> YOUR ASSIGNMENT: Working from the line that contains "уменьшающей возможность негативных" down to the last line below, repeat each line exactly.

> AVAILABLE RECORDS:
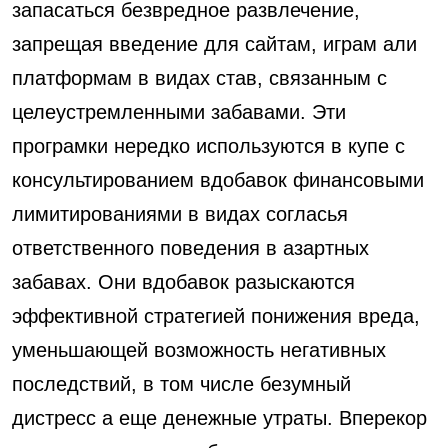
запасаться безвредное развлечение,
запрещая введение для сайтам, играм али
платформам в видах став, связанным с
целеустремленными забавами. Эти
програмки нередко используются в купе с
консультированием вдобавок финансовыми
лимитированиями в видах согласья
ответственного поведения в азартных
забавах. Они вдобавок разыскаются
эффективной стратегией понижения вреда,
уменьшающей возможность негативных
последствий, в том числе безумный
дистресс а еще денежные утраты. Вперекор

> SOLUTION BELOW:
уменьшающей возможность негативных
последствий, в том числе безумный
дистресс а еще денежные утраты. Вперекор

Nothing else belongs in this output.